La seule lecture témoigne de la nécessité de l’apprentissage par la démonstration...
Cette exigence oblige à la pratique d’atelier : table-palette, préparation des supports, broyage frais de la tempéra et surtout une composition élaborée en amont.
Dans le contexte des années 1920 elle devait avoir un caractère rétrograde, anti-moderne, en opposition avec la peinture à l’huile et sa facilité. L’improvisation en cours de travail est relative, la liberté d'exécution des avants-gardes est battue en brèche. C’est là une des sources de la défiance des modernes envers Dix. Comme Giorgio De Chirico (9) au même moment, il interroge une modernité récente. D’abord peintre et témoin de son temps, méfiant envers les engagements politiques, assez provocateur pour embrasser des attitudes opposées à celles du monde de l’art, il se réjouit de nager à contre-courant. La distance historique montre aujourd’hui son souci de construire une œuvre contre tout dogmatisme.
S’inventer
Dix à une relation directe et sophistiquée avec la technique et illustre à merveille ce qu’expérimenter veut dire. En 1918, au sortir de la guerre il construit une œuvre aux accents cubistes faite d’une matière hétérogène et râpeuse qui fragmente l’espace. La pleine pâte et le collage permettent le recouvrement et d’enfouir les émotions dans la matière. Tranchée est l’acmé du déversement de matière pour exorciser son expérience. La réception du tableau donne idée de la compréhension qu’en ont les contemporains. Entre admiration et rejet, les avis s’affrontent et le scandale passé, Dix est insatisfait de la seule provocation qui entretient l’incompréhension mais ne rend pas compte de son talent. Ce marasme psychologique nécessitait une distanciation et la pratique de l’art devait être le lieu de cette reconstruction. L’ampleur du projet du cycle de gravures Der Krieg (10) et la dimension systématique de la taille douce sont comparables à l’exigence de la Mischtechnik : des dessins à la gravure, des morsures à l’acide aux impressions intermédiaires, il faut avancer en retenant l’élan, progresser en mettant à distance une sensibilité envahissante et s’il est question de chasser les cauchemars autant les exposer à la lumière crue de la conscience.
Par nature la Mischtechnik oblige à anticiper le tableau : dessiner, reporter, peindre léger et vif, reprendre en demi-pâte et préciser les détails, tout est transparent et les opacités du blanc et des terres ne viennent qu’à la fin. La superposition des couches n’est pas un recouvrement et la transparence oblige à être juste dès l’amorce du travail. On voit le travail de la veille et il faut anticiper celui du lendemain.
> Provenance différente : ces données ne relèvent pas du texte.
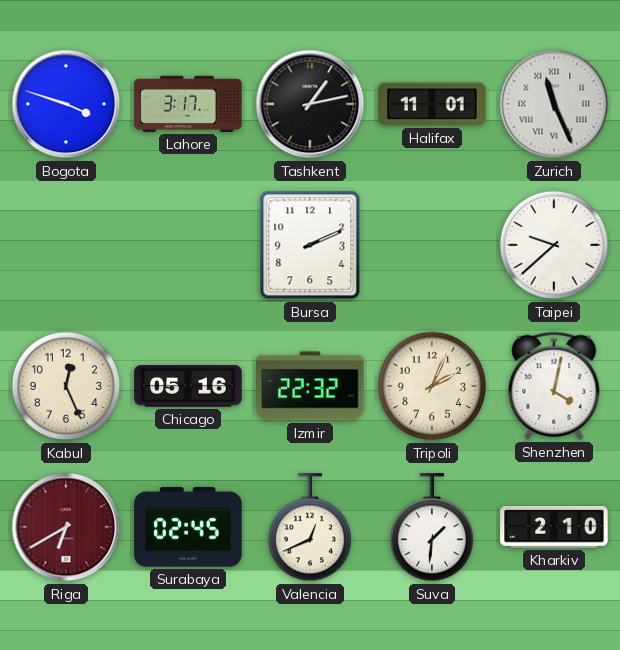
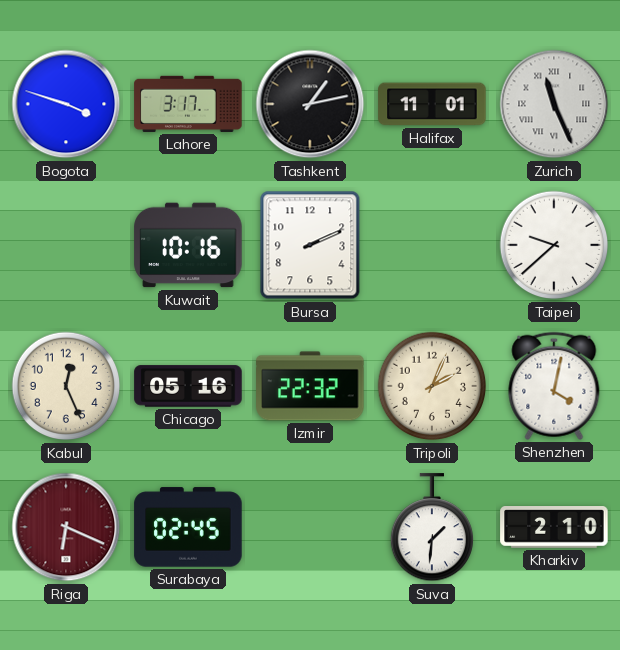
Kuwait: none -> 10:16
Riga: 6:40 -> 6:19
Valencia: 12:41 -> none
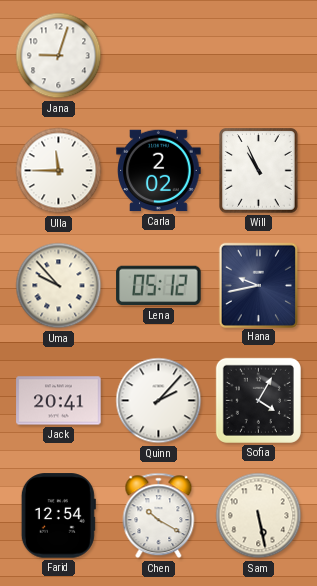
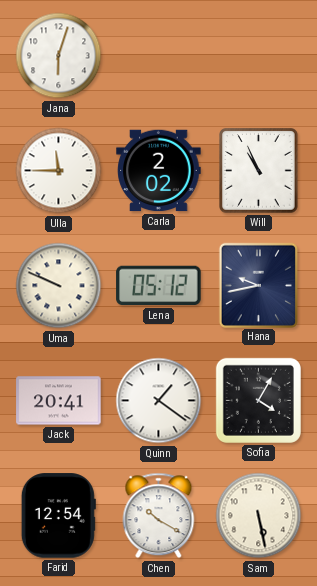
Jana: 9:03 -> 6:03
Uma: 9:53 -> 9:49
Quinn: 2:07 -> 1:21
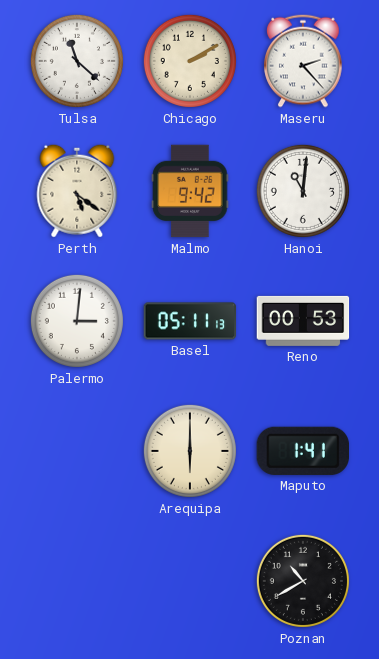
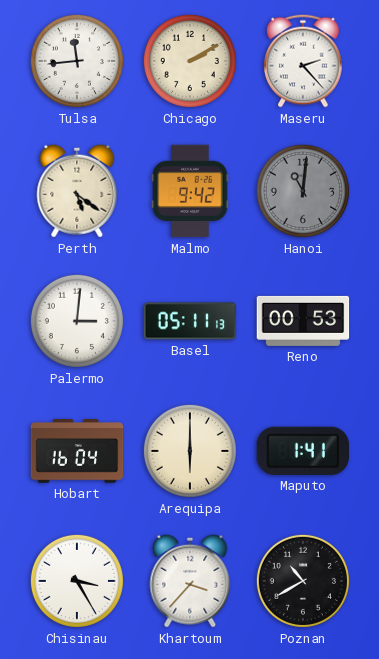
Tulsa: 11:22 -> 11:44
Hanoi dial: white -> grey
Hobart: none -> 16:04
Chisinau: none -> 3:25
Khartoum: none -> 3:37
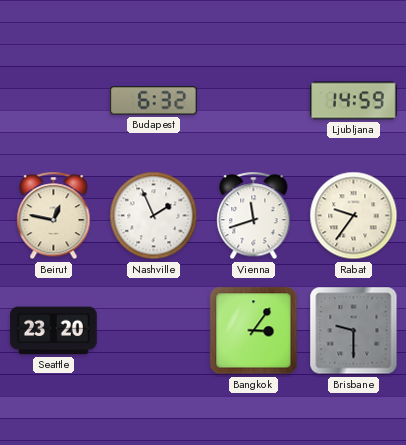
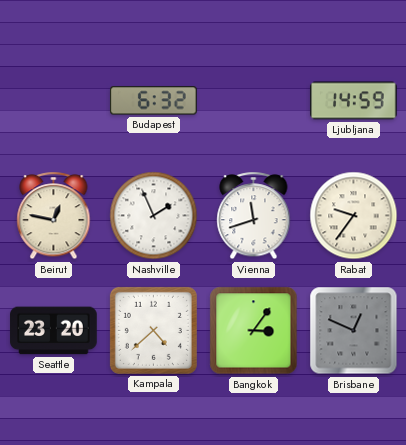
Kampala: none -> 4:38
Brisbane: 9:30 -> 12:49
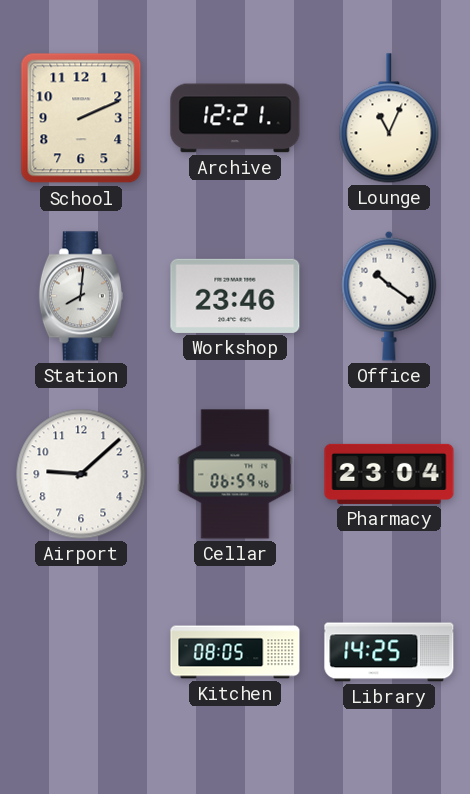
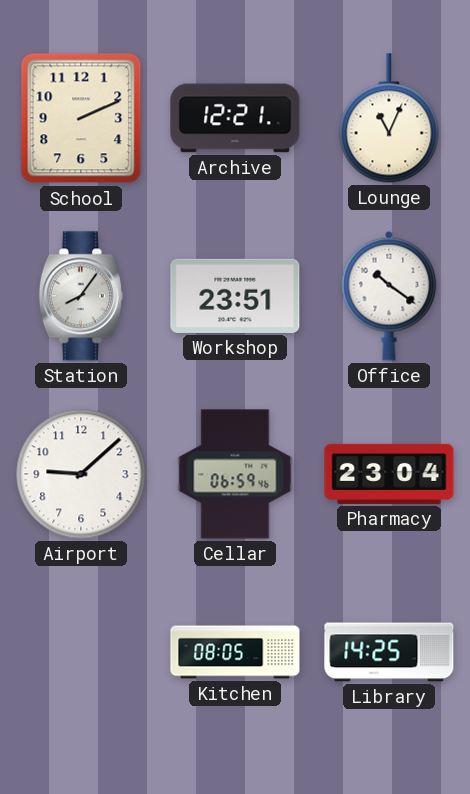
Station: 8:01 -> 8:06
Workshop: 23:46 -> 23:51
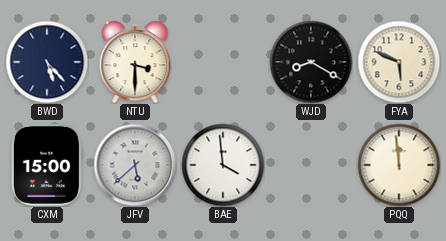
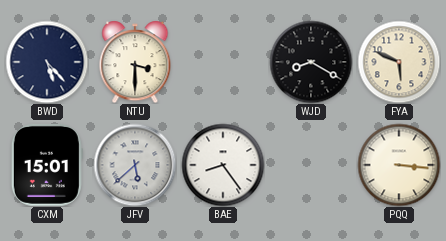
CXM: 15:00 -> 15:01
BAE: 3:59 -> 8:24
PQQ: 11:59 -> 3:16
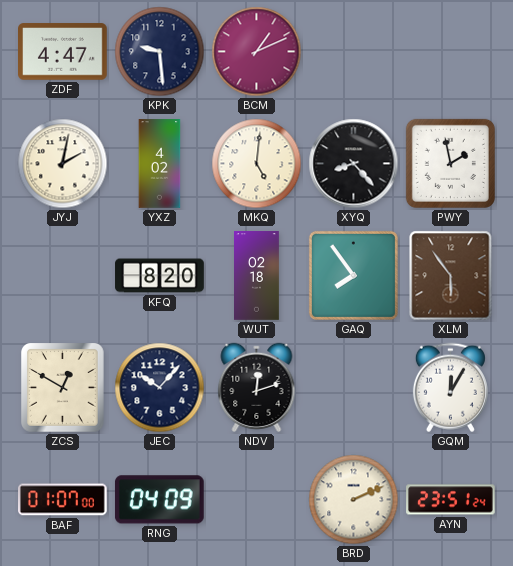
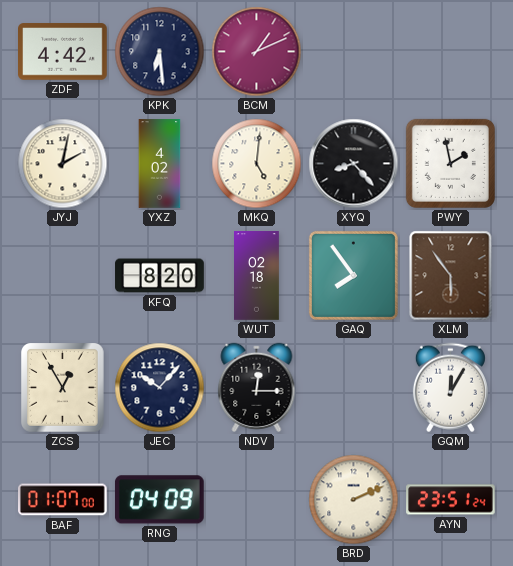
ZDF: 4:47 -> 4:42
KPK: 9:29 -> 6:29
ZCS: 12:50 -> 12:55
NDV: 12:12 -> 12:15
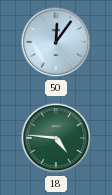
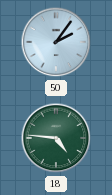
50: 12:06 -> 2:06
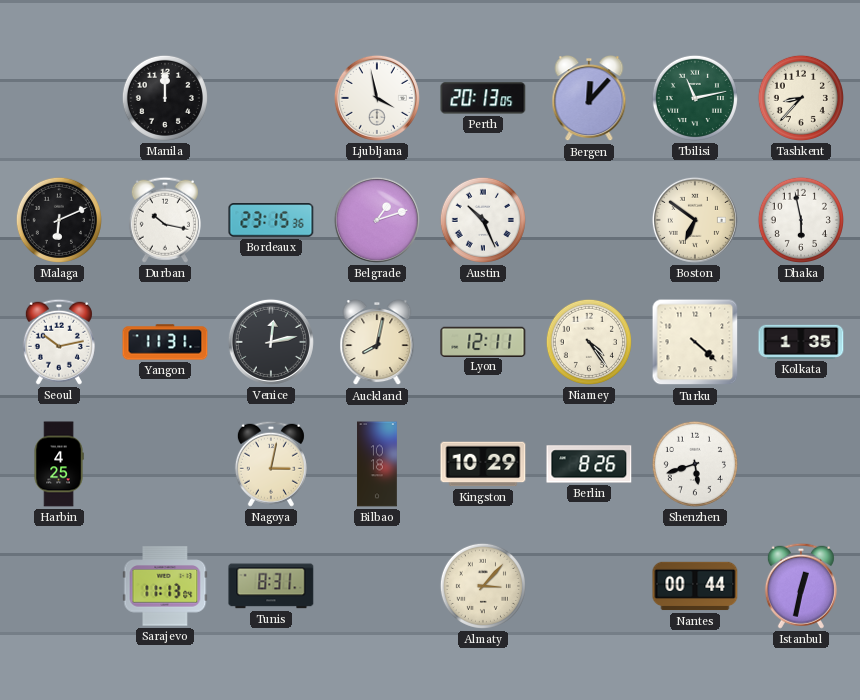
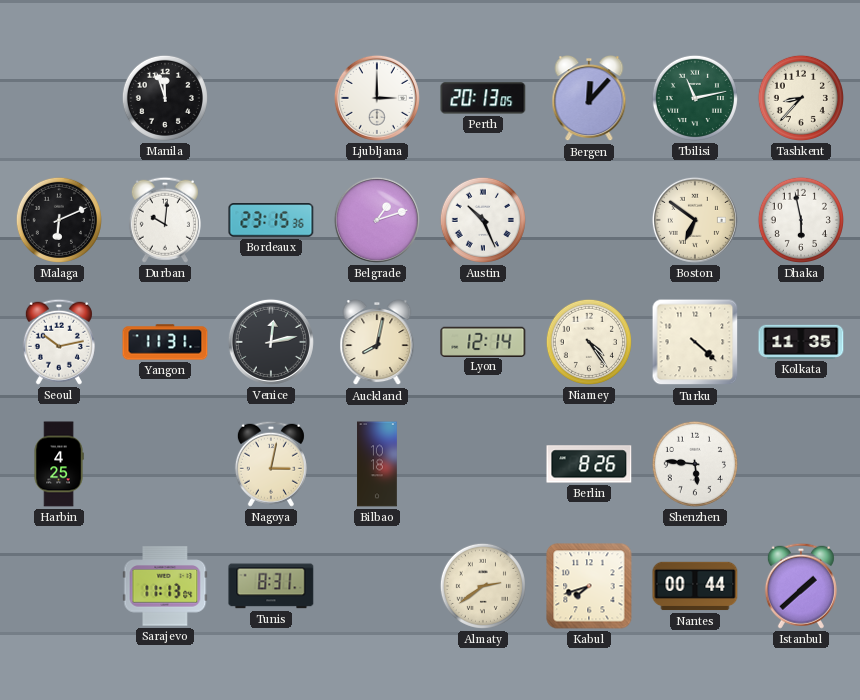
Manila: 12:00 -> 11:57
Ljubljana: 3:58 -> 3:00
Durban: 10:17 -> 10:01
Lyon: 12:11 -> 12:14
Kolkata: 1:35 -> 11:35
Kingston: 10:29 -> none
Shenzhen: 5:42 -> 5:46
Almaty: 3:07 -> 2:39
Kabul: none -> 7:42
Istanbul: 12:32 -> 1:38
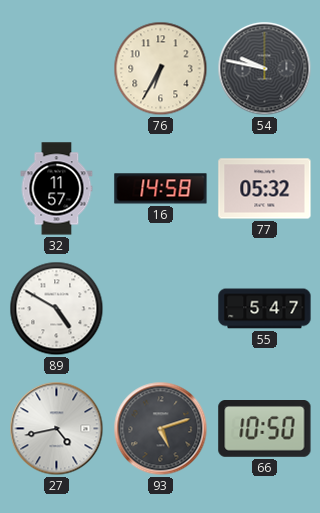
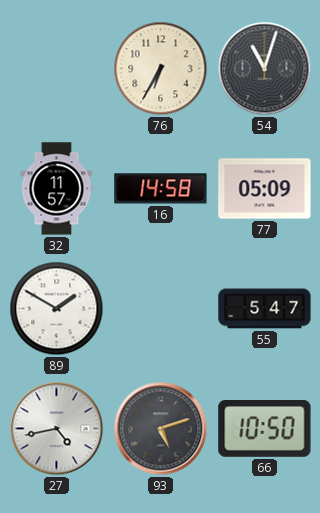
54: 9:47 -> 11:03
77: 05:32 -> 05:09
89: 4:50 -> 1:50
La technique porte le propos de la peinture, la matière picturale est soumise au vouloir de l’artiste. “C’est une technique pour les stylistes et les conteurs, comme la peinture à l’huile l’est pour le naturaliste” (11). Par leur exigence similaire ces deux pratiques ont permis la cristallisation de l’art de Dix et, ce qui peut apparaître comme un cadrage est en fait un exercice libératoire. Le substrat était créé, Dix s’y emploie progressivement et ses peintures font sonner au mieux la Mischtechnik dans ses portraits. L’autoportrait en blouse avec boule de cristal et palette en est une mise en abyme. On distingue le dessin et la grisaille dans les parties ombrées, la gamme restreinte souligne les opacités du blanc et les transparences de la terre d’ombre. La palette tenue par Dix rassemble les cinq couleurs du tableau : blanc, noir, ocre jaune et rouge, terre d’ombre naturelle. La boule de cristal et son ombre claire disent le paradoxe de la scène où la lumière est opaque et les ombres transparentes.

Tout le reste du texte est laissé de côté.